Bug 7558 - pyobfuscate doesn't work with Python 3
Summary: pyobfuscate doesn't work with Python 3
Status: CLOSED FIXED
Alias: None
Product: ThinLinc
Classification: Unclassified
Component: Build system (show other bugs)
Version: trunk
Hardware: PC Unknown
: P2 Normal
Target Milestone: 4.13.0
Assignee: Pierre Ossman
URL:
Keywords: prosaic, samuel_tester, wilsj_tester
Depends on:
Blocks: 4586
  Show dependency treegraph
 
Reported: 2020-09-21 13:27 CEST by Pierre Ossman
Modified: 2023-09-14 11:05 CEST (History)
3 users (show)

See Also:
Acceptance Criteria:


Attachments

Description Pierre Ossman cendio 2020-09-21 13:27:57 CEST
Our Python obfuscator is written for Python 2 and needs an update so it can work with our new Python 3 code.
Comment 1 Pierre Ossman cendio 2020-09-24 10:30:33 CEST
So unfortunately things are a bit more problematic than just porting the syntax of pyobfuscate:

 a) The module "compiler" is gone

 b) The module "parser" is not gone yet, but marked as deprecated

 c) The grammar has changed quite a bit

Fortunately we seem to have a way forward:

We can replace "compiler" with "ast", which makes things a lot cleaner.

Upstream is also pointing at "ast" as a replacement for "parser", which would clean that up as well. However "ast" doesn't have line numbers for all nodes until 3.9, so we can't use it yet. We'll have to stick with "parser" for now and look at a switch to "ast" once "parser" actually gets removed.
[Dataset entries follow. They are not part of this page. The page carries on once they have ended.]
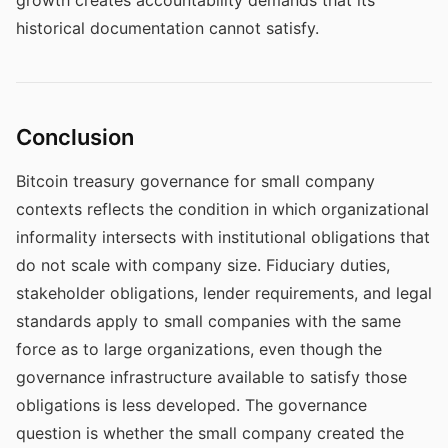
growth creates accountability demands that its
historical documentation cannot satisfy.
Conclusion
Bitcoin treasury governance for small company
contexts reflects the condition in which organizational
informality intersects with institutional obligations that
do not scale with company size. Fiduciary duties,
stakeholder obligations, lender requirements, and legal
standards apply to small companies with the same
force as to large organizations, even though the
governance infrastructure available to satisfy those
obligations is less developed. The governance
question is whether the small company created the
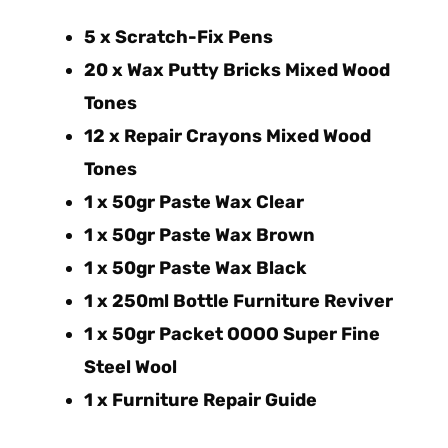
5 x Scratch-Fix Pens
20 x Wax Putty Bricks Mixed Wood
Tones
12 x Repair Crayons Mixed Wood
Tones
1 x 50gr Paste Wax Clear
1 x 50gr Paste Wax Brown
1 x 50gr Paste Wax Black
1 x 250ml Bottle Furniture Reviver
1 x 50gr Packet OOOO Super Fine
Steel Wool
1 x Furniture Repair Guide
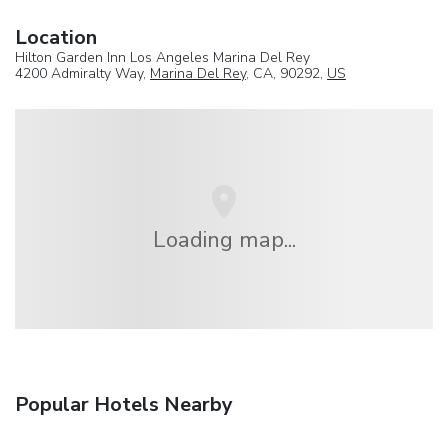
Location
Hilton Garden Inn Los Angeles Marina Del Rey
4200 Admiralty Way,
Marina Del Rey
, CA, 90292,
US
Loading map...
Popular Hotels Nearby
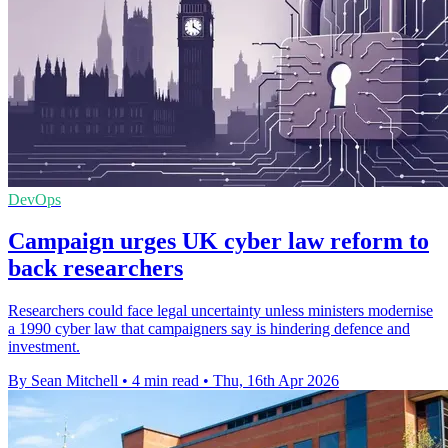
DevOps
Campaign urges UK cyber law reform to
back researchers
Researchers could face legal uncertainty unless ministers modernise
a 1990 cyber law that campaigners say is hindering defence and
investment.
By Sean Mitchell
•
4 min read
•
Thu, 16th Apr 2026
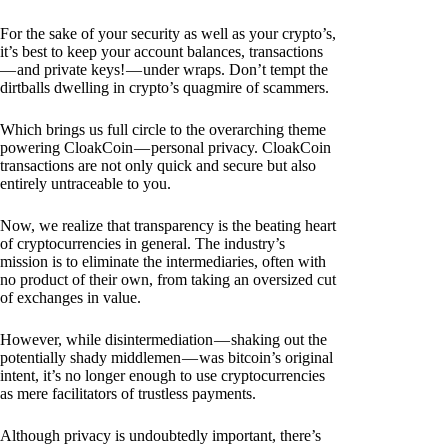
For the sake of your security as well as your crypto’s,
it’s best to keep your account balances, transactions
— and private keys! — under wraps. Don’t tempt the
dirtballs dwelling in crypto’s quagmire of scammers.
Which brings us full circle to the overarching theme
powering CloakCoin — personal privacy. CloakCoin
transactions are not only quick and secure but also
entirely untraceable to you.
Now, we realize that transparency is the beating heart
of cryptocurrencies in general. The industry’s
mission is to eliminate the intermediaries, often with
no product of their own, from taking an oversized cut
of exchanges in value.
However, while disintermediation — shaking out the
potentially shady middlemen — was bitcoin’s original
intent, it’s no longer enough to use cryptocurrencies
as mere facilitators of trustless payments.
Although privacy is undoubtedly important, there’s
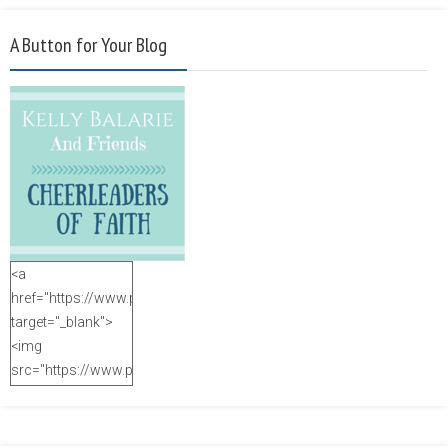
A Button for Your Blog
<a
href="https://www.purposefulfaith.com"
target="_blank">
<img
src="https://www.purposefulfaith.com/wp-
content/uploads/2014/12/Kelly-
Balarie-23.png"
alt="purposefulfaith.com"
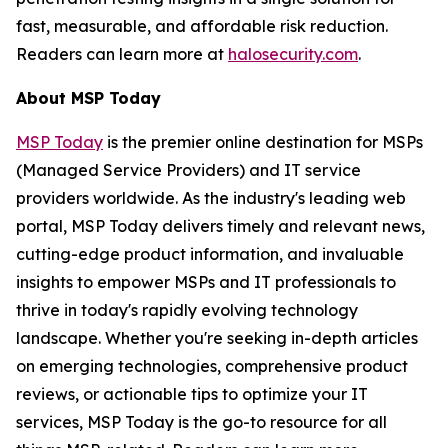
fast, measurable, and affordable risk reduction.
Readers can learn more at
halosecurity.com
.
About MSP Today
MSP Today
is the premier online destination for MSPs
(Managed Service Providers) and IT service
providers worldwide. As the industry's leading web
portal, MSP Today delivers timely and relevant news,
cutting-edge product information, and invaluable
insights to empower MSPs and IT professionals to
thrive in today's rapidly evolving technology
landscape. Whether you're seeking in-depth articles
on emerging technologies, comprehensive product
reviews, or actionable tips to optimize your IT
services, MSP Today is the go-to resource for all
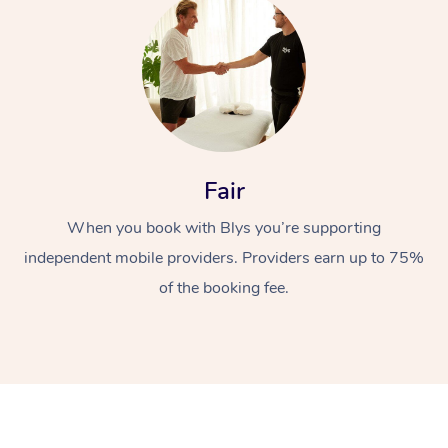
Fair
At Home
When you book with Blys you’re supporting
Workplace &
Massage
independent mobile providers. Providers earn up to 75%
of the booking fee.
Events
Swedish Massage
Beauty
Relaxation Massage
Facial
Aged Care &
Popular Occasions
Wellness
Disability
Corporate Events
Remedial Massage
Nails
Physiotherapy
Popular Services
Corporate Wellness
Event Massage
Locations
Deep Tissue Massag
Hair
Occupational Therap
Self-Managed Aged-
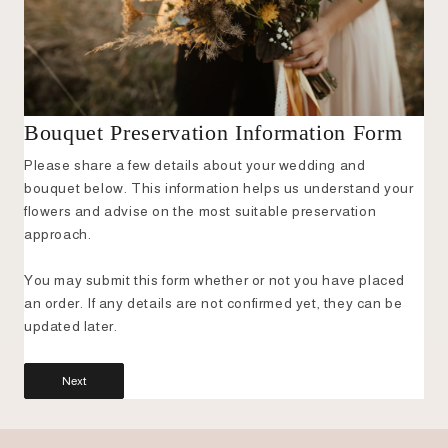
Bouquet Preservation Information Form
Please share a few details about your wedding and
bouquet below. This information helps us understand your
flowers and advise on the most suitable preservation
approach.
You may submit this form whether or not you have placed
an order. If any details are not confirmed yet, they can be
updated later.
Next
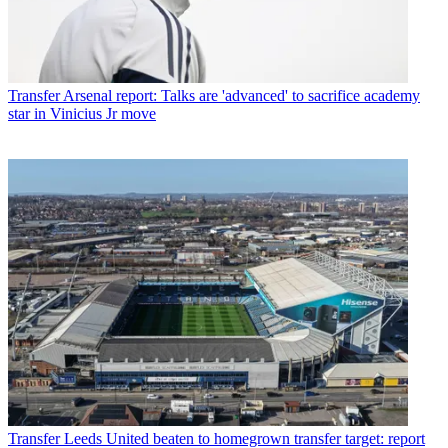
Transfer
Arsenal report: Talks are 'advanced' to sacrifice academy
star in Vinicius Jr move
Transfer
Leeds United beaten to homegrown transfer target: report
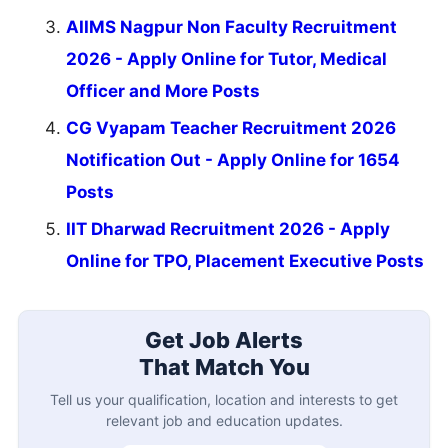
AIIMS Nagpur Non Faculty Recruitment
2026 - Apply Online for Tutor, Medical
Officer and More Posts
CG Vyapam Teacher Recruitment 2026
Notification Out - Apply Online for 1654
Posts
IIT Dharwad Recruitment 2026 - Apply
Online for TPO, Placement Executive Posts
Get Job Alerts
That Match You
Tell us your qualification, location and interests to get
relevant job and education updates.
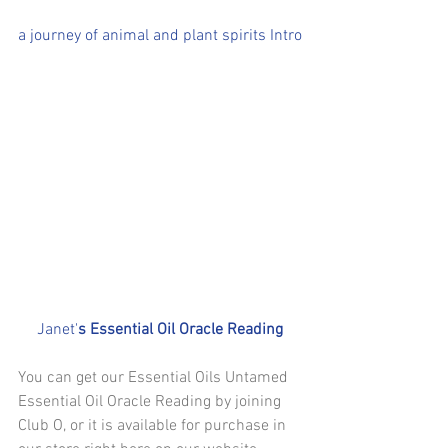
a journey of animal and plant spirits Intro
Janet'
s Essential Oil Oracle Reading
You can get our Essential Oils Untamed 
Essential Oil Oracle Reading by joining 
Club O, or it is available for purchase in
As for c), it will just be about rolling up our sleeves and start adapting the code to the new grammar.
Comment 2 Pierre Ossman cendio 2020-09-24 10:31:42 CEST
Upstream threw another wrench in to things by breaking Symbol.is_local() for us:

https://bugs.python.org/issue41840

An ugly workaround seems possible, but hopefully they'll fix this quickly and we can go back to normal.
Comment 3 Pierre Ossman cendio 2020-09-24 12:41:04 CEST
Conversion to Python 3 done and sent upstream:

https://github.com/astrand/pyobfuscate/pull/24
Comment 6 Pierre Ossman cendio 2020-09-24 16:03:11 CEST
Should be done now. It passes all the included tests, and I couldn't see any meaningful difference when running the new and old version on code that is both Python 2 and Python 3 compatible.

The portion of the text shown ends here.